Where a picture appears, leave it out; copy everything else in the records exactly.

◆ ◆ ◆ ◆ ◆ ◆ ◆

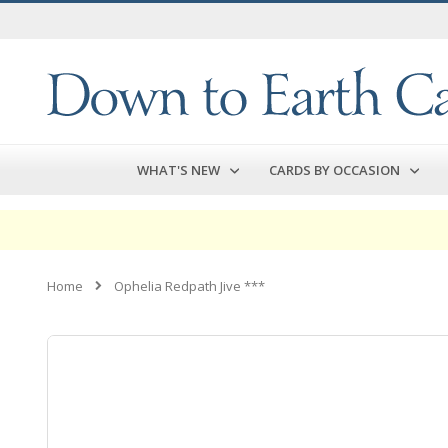
Skip
to
Content
WHAT'S NEW
CARDS BY OCCASION
Home
Ophelia Redpath Jive ***
Skip
to
the
end
of
the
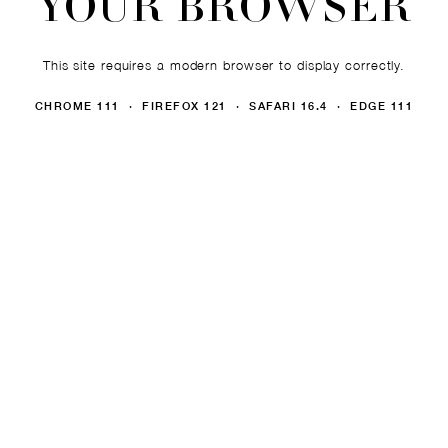
YOUR BROWSER
This site requires a modern browser to display correctly.
CHROME 111 · FIREFOX 121 · SAFARI 16.4 · EDGE 111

◆ ◆ ◆ ◆ ◆ ◆ ◆

• **REPLY**:
Skip
to
Content
WHAT'S NEW
CARDS BY OCCASION
Home
Ophelia Redpath Jive ***
Skip
to
the
end
of
the
YOUR BROWSER
This site requires a modern browser to display correctly.
CHROME 111 · FIREFOX 121 · SAFARI 16.4 · EDGE 111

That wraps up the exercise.